I assume he must have clicked on something, but when you get a balloon window telling your Windows Security Centre has detected an intrusion, click here to install something to protect yourself - I am guessing a lot of people will install it.

I'd guess the application was already installed at that point and it was the app itself and not Windows Security Center that was showing the pop-up (just a guess though). Some pop-ups have lately been showing how to "click the yellow information bar at the top and allow the active-x to install" in IE

Rossj wrote:

He won't fall for a phishing scam, I have educated him in what to look out for - but that balloon window in the taskpane looked *very* convincing, and it wasn;t until the backdrop changed to some dodgy active windows thing that he started to get suspicious.

Good man. Yeah, programs, once installed, could easily imitate the Windows Security Center and look very legitimate.

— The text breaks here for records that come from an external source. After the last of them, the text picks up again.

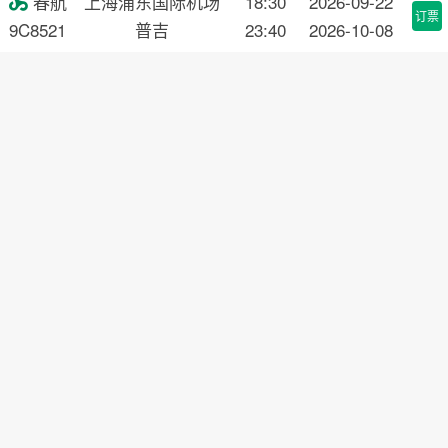
春航
上海浦东国际机场
18:30
2026-09-22

订票
9C8521
普吉
23:40
2026-10-08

What pisses me off the most is how these companies get away with crap like this

rossj wrote:

Also, on a related note, how do I disable IE so that my father can't use it anymore? He has FF installed but sometimes forgets to use it, instead clicking on IE.

Will this work?

REN IEXPLORE.EXE DONTRUN.EXE

Stebet wrote:



Rossj wrote:I assume he must have clicked on something, but when you get a balloon window telling your Windows Security Centre has detected an intrusion, click here to install something to protect yourself - I am guessing a lot of people will install it.

I'd guess the application was already installed at that point and it was the app itself and not Windows Security Center that was showing the pop-up (just a guess though). Some pop-ups have lately been showing how to "click the yellow information bar at the top and allow the active-x to install" in IE

Yes, exactly that.  There really isn't much you can do once something is installed and looks exceedingly like the related Windows component

That's why I was questioning the legality of BraveSentry which seems to have a company behind it trying to sell it as a product.


I am going to try Minh's suggestion, although I expect Windows to complain on each reboot

Minh wrote:


Will this work?

REN IEXPLORE.EXE DONTRUN.EXE

Actually, no. Windows File Protection will detect the iexplore.exe isn't there and replace it.

Yeah I would not recomend doing that. It could potentially crash some functions. I believe IE is used for some "pretty" rendering capabilities and functions. If you want to restrict web browsing you can set a system policy. That is the extreme way. But I always count on users finding a way to do something so I go with the previous suggestion of installing anti-spyware and make sure IE is at the IE 7 version.

There are a lot of nice things in there that protect users just like SP2.

So the rule of thumb is to install ALL patches (at least the ones that don't break any applications) and update the browser to the latest version & patch level. That way the risk is minimized..

Windows defender is not bad at all. Also Spybot S&D is good too. When I get people that are infected, I always run those two first. Usually most things are gone after running those.